The elders at Forest Home (and I) find most helpful a statement used by L’Abri Fellowship outlining the place of sexuality in the Christian walk. We have considered many statements over the years, and believe that this one covers the most ground with the fewest words while being faithful to the Scriptures. I have added numbering and highlights in bold to aid in reading. It offers basics on topics often overlooked, such as singleness. Which number strikes you as challenging? Many have confessed number 4—which is in direct conflict with the media-conditioning of our televisioned brains. Would you please read carefully and reflectively, and several times. The nuances are important and helpful. LH
1) Male and female were created equally in the image of God. They are the same in value, dignity and responsibility before God, and are equally accountable to exercise caring rule over creation (Gen. 1:27-8; 2:15).

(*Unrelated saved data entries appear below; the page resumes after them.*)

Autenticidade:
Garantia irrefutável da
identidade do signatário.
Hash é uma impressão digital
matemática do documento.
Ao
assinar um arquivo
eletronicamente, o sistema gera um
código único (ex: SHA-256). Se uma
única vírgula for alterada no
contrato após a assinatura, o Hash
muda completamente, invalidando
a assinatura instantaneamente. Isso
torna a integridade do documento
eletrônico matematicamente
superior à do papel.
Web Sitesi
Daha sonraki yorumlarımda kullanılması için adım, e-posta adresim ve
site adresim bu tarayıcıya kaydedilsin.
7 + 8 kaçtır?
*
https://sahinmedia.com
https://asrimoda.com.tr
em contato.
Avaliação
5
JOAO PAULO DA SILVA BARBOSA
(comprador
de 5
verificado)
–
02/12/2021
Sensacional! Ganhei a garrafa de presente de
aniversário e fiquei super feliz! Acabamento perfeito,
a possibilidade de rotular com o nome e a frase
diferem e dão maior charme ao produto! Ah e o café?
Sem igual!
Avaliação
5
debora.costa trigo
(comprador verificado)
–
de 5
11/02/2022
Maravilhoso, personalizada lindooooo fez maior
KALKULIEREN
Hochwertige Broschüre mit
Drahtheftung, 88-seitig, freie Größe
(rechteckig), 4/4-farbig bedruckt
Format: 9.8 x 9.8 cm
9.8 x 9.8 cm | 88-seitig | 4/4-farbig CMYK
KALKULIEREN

2) Within the basic unity of the human race, God has established the sex difference of male and female, which is good. We must neither deny the sex difference (the tendency of liberal feminists) nor make more of it than the Bible does (the tendency of both radical feminists and some traditionalists).

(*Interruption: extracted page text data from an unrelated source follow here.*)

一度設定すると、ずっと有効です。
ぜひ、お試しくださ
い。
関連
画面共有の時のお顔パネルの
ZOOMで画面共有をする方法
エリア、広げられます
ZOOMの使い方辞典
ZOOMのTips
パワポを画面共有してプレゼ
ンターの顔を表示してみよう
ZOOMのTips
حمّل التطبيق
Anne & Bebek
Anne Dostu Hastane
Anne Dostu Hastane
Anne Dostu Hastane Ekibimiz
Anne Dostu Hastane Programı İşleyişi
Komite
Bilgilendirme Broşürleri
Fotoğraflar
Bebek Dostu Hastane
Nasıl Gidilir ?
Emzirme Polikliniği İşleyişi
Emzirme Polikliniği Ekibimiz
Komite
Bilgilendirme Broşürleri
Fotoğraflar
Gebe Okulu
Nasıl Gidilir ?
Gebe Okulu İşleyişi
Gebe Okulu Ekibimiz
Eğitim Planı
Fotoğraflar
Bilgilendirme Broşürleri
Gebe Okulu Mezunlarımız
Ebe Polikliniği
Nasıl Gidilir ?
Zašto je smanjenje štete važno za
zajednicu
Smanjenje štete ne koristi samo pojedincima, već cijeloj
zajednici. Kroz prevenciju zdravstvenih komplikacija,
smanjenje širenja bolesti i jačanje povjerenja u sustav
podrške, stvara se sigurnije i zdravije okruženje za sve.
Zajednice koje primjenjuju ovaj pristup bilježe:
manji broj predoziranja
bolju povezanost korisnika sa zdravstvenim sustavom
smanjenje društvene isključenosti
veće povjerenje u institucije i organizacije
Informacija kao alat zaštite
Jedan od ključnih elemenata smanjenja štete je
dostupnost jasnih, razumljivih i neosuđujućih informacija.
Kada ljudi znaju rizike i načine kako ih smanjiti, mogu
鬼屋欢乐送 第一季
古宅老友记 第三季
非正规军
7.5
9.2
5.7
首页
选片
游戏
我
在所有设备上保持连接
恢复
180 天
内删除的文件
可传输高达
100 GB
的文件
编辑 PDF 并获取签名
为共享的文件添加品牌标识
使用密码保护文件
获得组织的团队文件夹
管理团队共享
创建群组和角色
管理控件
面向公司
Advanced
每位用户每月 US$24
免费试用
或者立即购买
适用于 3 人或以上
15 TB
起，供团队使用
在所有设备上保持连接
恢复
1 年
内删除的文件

3) Men and women need and complement each other and are called to live in unity and peace in all areas of life and work. Whether single or married, Scripture teaches that it is not good for man or woman to be alone. Neither the division of labor nor leadership responsibilities (e.g. those normally associated with the ‘traditional view’ of marriage) need be exploitive if established by mutual consent and practiced in a wise and godly manner.
4) However, while men and women do need and complement one another, sexual experience should never be considered central to human experience. Human fulfillment whether in marriage or in singleness is not chiefly related to sexual fulfillment, but rather, to a proper relationship with God and a conformity to his word.

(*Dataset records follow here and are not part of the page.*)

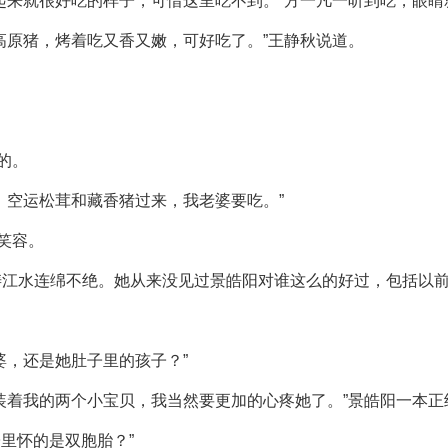
起来就很好吃的样子，可惜这里吃不到。”方一凡一听到吃，眼睛就
高原猪，烤着吃又香又嫩，可好吃了。”王静秋说道。
。
的。
，空运松茸和藏香猪过来，我老婆要吃。”
笑容。
涛江水连绵不绝。她从来没见过景皓阳对谁这么的好过，包括以
婆，还是她肚子里的孩子？”
装着我的两个小宝贝，我当然要更加的心疼她了。”景皓阳一本正
子里怀的是双胞胎？”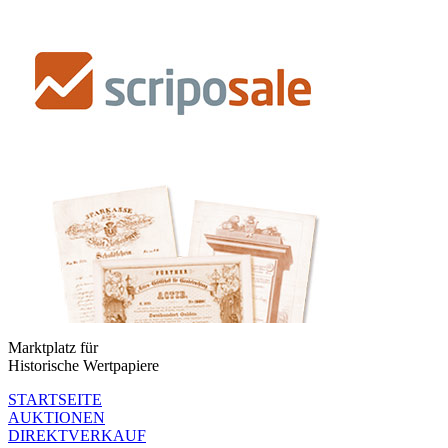
Marktplatz für
Historische Wertpapiere
STARTSEITE
AUKTIONEN
DIREKTVERKAUF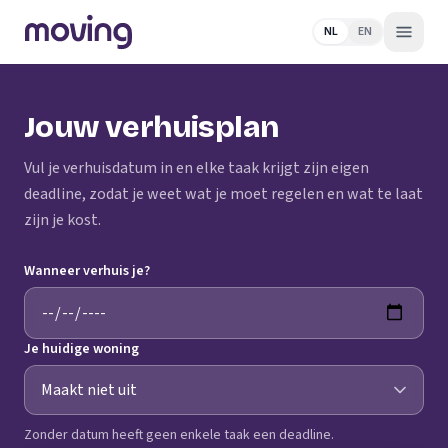
NL
EN
Jouw verhuisplan
Vul je verhuisdatum in en elke taak krijgt zijn eigen
deadline, zodat je weet wat je moet regelen en wat te laat
zijn je kost.
Wanneer verhuis je?
Je huidige woning
Zonder datum heeft geen enkele taak een deadline.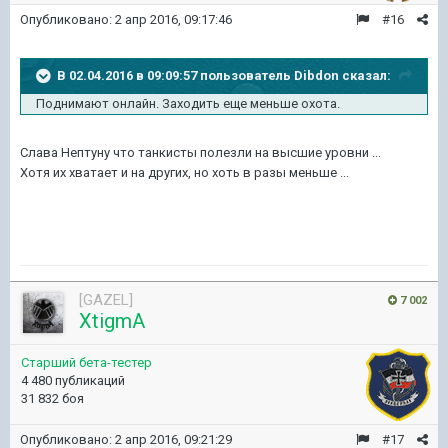
Опубликовано:
2 апр 2016, 09:17:46
#16
В 02.04.2016 в 09:09:57 пользователь Dibdon сказал:
Поднимают онлайн. Заходить еще меньше охота.
Слава Нептуну что танкисты полезли на высшие уровни ...
Хотя их хватает и на других, но хоть в разы меньше ...
[GAZEL]
7 002
XtigmA
Старший бета-тестер
4 480 публикаций
31 832 боя
Опубликовано:
2 апр 2016, 09:21:29
#17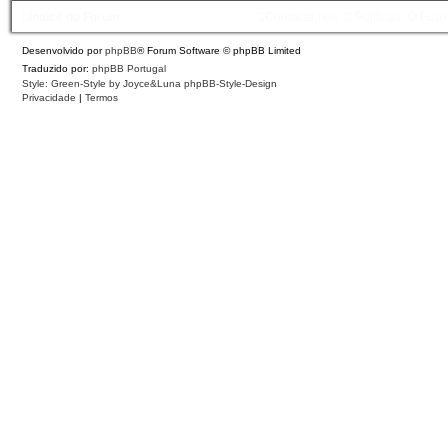
Índice do Fórum
Contacte-nos
Políticas
O Fuso
Desenvolvido por
phpBB
® Forum Software © phpBB Limited
Traduzido por:
phpBB Portugal
Style: Green-Style by Joyce&Luna
phpBB-Style-Design
Privacidade
|
Termos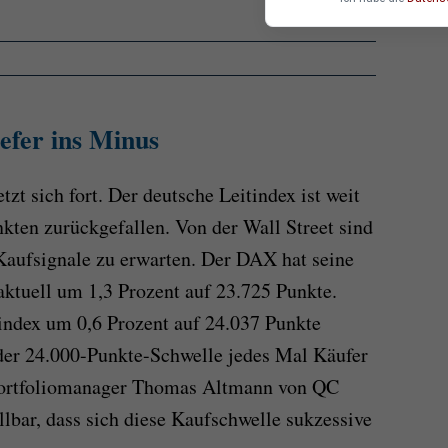
efer ins Minus
zt sich fort. Der deutsche Leitindex ist weit
kten zurückgefallen. Von der Wall Street sind
Kaufsignale zu erwarten. Der DAX hat seine
 aktuell um 1,3 Prozent auf 23.725 Punkte.
tindex um 0,6 Prozent auf 24.037 Punkte
der 24.000-Punkte-Schwelle jedes Mal Käufer
Portfoliomanager Thomas Altmann von QC
ellbar, dass sich diese Kaufschwelle sukzessive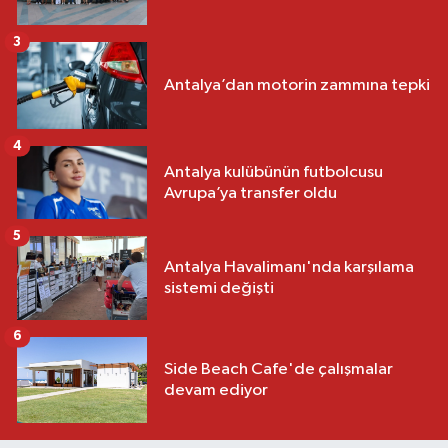
3
Antalya’dan motorin zammına tepki
4
Antalya kulübünün futbolcusu
Avrupa’ya transfer oldu
5
Antalya Havalimanı'nda karşılama
sistemi değişti
6
Side Beach Cafe'de çalışmalar
devam ediyor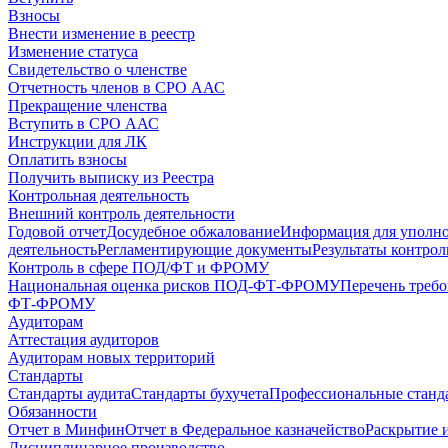
Взносы
Внести изменение в реестр
Изменение статуса
Свидетельство о членстве
Отчетность членов в СРО ААС
Прекращение членства
Вступить в СРО ААС
Инструкции для ЛК
Оплатить взносы
Получить выписку из Реестра
Контрольная деятельность
Внешний контроль деятельности
Годовой отчет
Досудебное обжалование
Информация для уполн
деятельность
Регламентирующие документы
Результаты контро
Контроль в сфере ПОД/ФТ и ФРОМУ
Национальная оценка рисков ПОД-ФТ-ФРОМУ
Перечень треб
ФТ-ФРОМУ
Аудиторам
Аттестация аудиторов
Аудиторам новых территорий
Стандарты
Стандарты аудита
Стандарты бухучета
Профессиональные станд
Обязанности
Отчет в Минфин
Отчет в Федеральное казначейство
Раскрытие 
Дисциплинарное производство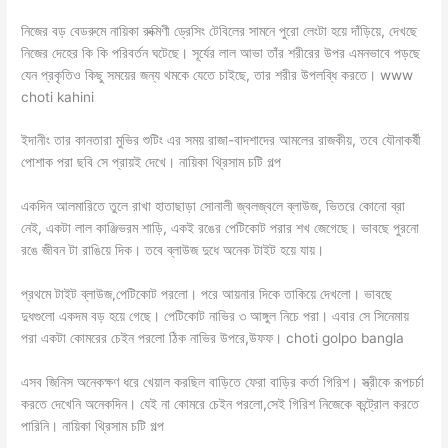
নিজের বড় বেডরুমে নায়িকা রুক্মিণী ড্রেসিং টেবিলের সামনে পুরো লেংটা হয়ে দাঁড়িয়ে, দেখছে
নিজের দেহের কি কি পরিবর্তন ঘটেছে। সূর্যের লাল আভা তাঁর শরীরের উপর এমনভাবে পড়ছে
যেন প্রকৃতিও কিছু সময়ের জন্য থমকে যেতে চাইছে, তার শরীর উপলব্ধি করতে। www
choti kahini
ইদানীং তার কানতারা মুভির শুটিং এর সময় রাজা-বাদশাদের আমলের রাজকীয়, তবে যৌনাকর্ষী
পোশাক পরা ছবি সে প্রায়ই দেখে। নায়িকা থ্রিসাম চটি গল্প
একদিন আলমারিতে তুলে রাখা হাতাছাড়া সোনালী জ্বলজ্বলে ব্লাউজ, ভিতরে কোনো ব্রা
নেই, একটা লাল কাঞ্জিভরম শাড়ি, একই রঙের পেটিকোট পরার শখ জেগেছে। ভাবছে পুরনো
রঙে জীবন টা রাঙিয়ে দিক। তবে ব্লাউজ দুধে অনেক টাইট হয়ে যায়।
প্রথমে টাইট ব্লাউজ,পেটিকোট পরলো। পরে আয়নার দিকে তাকিয়ে দেখলো। ভাবছে
দুধগুলো একদম বড় হয়ে গেছে। পেটিকোট নাভির ৩ আঙ্গুল নিচে পরা। এবার সে সিনেমায়
পরা একটা কোমরের চেইন পরলো ঠিক নাভির উপরে,উফফ। choti golpo bangla
এসব জিনিস অনেকক্ষণ ধরে খেয়াল করছিল বাড়িতে ফেরা বাড়ির কর্তা গিরিশ। স্ত্রীকে রূপচর্চা
করতে দেখেনি অনেকদিন। যেই না কোমরে চেইন পরলো,সেই গিরিশ নিজেকে কন্ট্রোল করতে
পারিনি। নায়িকা থ্রিসাম চটি গল্প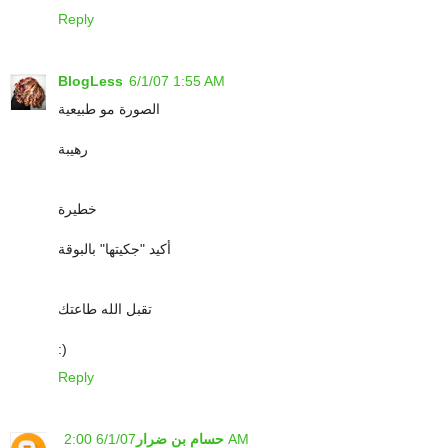
Reply
BlogLess
6/1/07 1:55 AM
الصورة مو طبيعية
رهيبة
خطيرة
أكيد "جكيتها" بالبوقة
تقبل الله طاعتك
:)
Reply
6/1/07 2:00 AM
حسام بن ضرار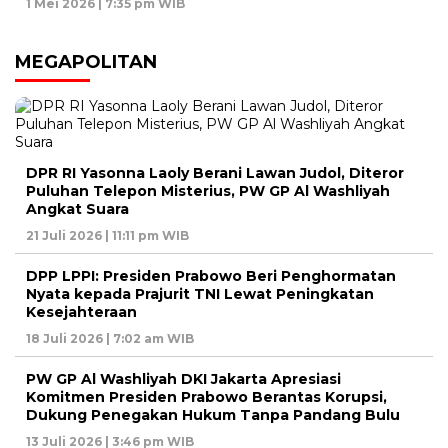
1 Mei 2026 | 7:35 pm WIB
MEGAPOLITAN
DPR RI Yasonna Laoly Berani Lawan Judol, Diteror
Puluhan Telepon Misterius, PW GP Al Washliyah
Angkat Suara
21 Juli 2026 | 11:11 pm WIB
DPP LPPI: Presiden Prabowo Beri Penghormatan
Nyata kepada Prajurit TNI Lewat Peningkatan
Kesejahteraan
18 Juli 2026 | 7:02 am WIB
PW GP Al Washliyah DKI Jakarta Apresiasi
Komitmen Presiden Prabowo Berantas Korupsi,
Dukung Penegakan Hukum Tanpa Pandang Bulu
13 Juli 2026 | 3:46 pm WIB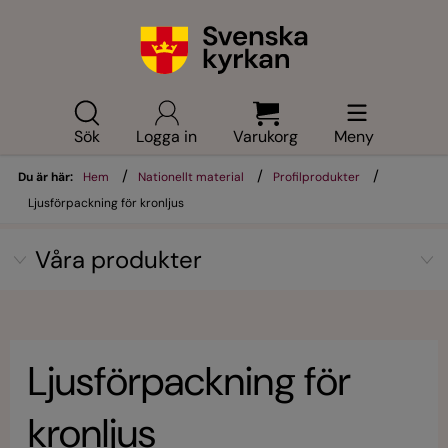
Sök
Logga in
Varukorg
Meny
/
/
/
Du är här:
Hem
Nationellt material
Profilprodukter
Ljusförpackning för kronljus
Våra produkter
Ljusförpackning för
kronljus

5) Therefore singleness need not necessarily be viewed negatively even when it arises, as is often the case, not by choice (as with celibacy) but by default (when those who desire marriage remain unmarried). Those who are unmarried have particular struggles and deserve the sensitive support of the church; but those who are married also have particular struggles.
6) In both cases human fulfillment arises from ‘true spirituality’ not from the presence or absence of sexual experience. Single men and women have a unique vocational freedom to serve Christ unhindered by responsibilities to husband, wife or children — and Scripture makes it clear that for some, celibacy is a calling and gift of the Holy Spirit (I Cor. 7:17-40).
7) At the same time, however, marriage is a creational norm for the whole human race. It is a gift of God in which a man and a woman can experience a profound unity in diversity as a reflection of the glory of Christ’s union with the Church. For this reason, although divorce is sometimes permissible, it is always a tragic falling short of God’s intention. Marriage is a lifelong, covenantal relationship of mutual submission where the two become one, sharing a joint life before God. Within this, the wife is to submit to the husband and the husband is to follow Christ’s example of loving, self-sacrificing headship toward the goal of the wife’s growth toward glory or “radiance, without spot or wrinkle” (Eph. 5:27). Sex is a good and pleasurable gift from God. It gives physical expression to the union of a husband and wife, and brings forth the gift of children. Faithful, monogamous, heterosexual marriage is the only legitimate context for sexual intercourse.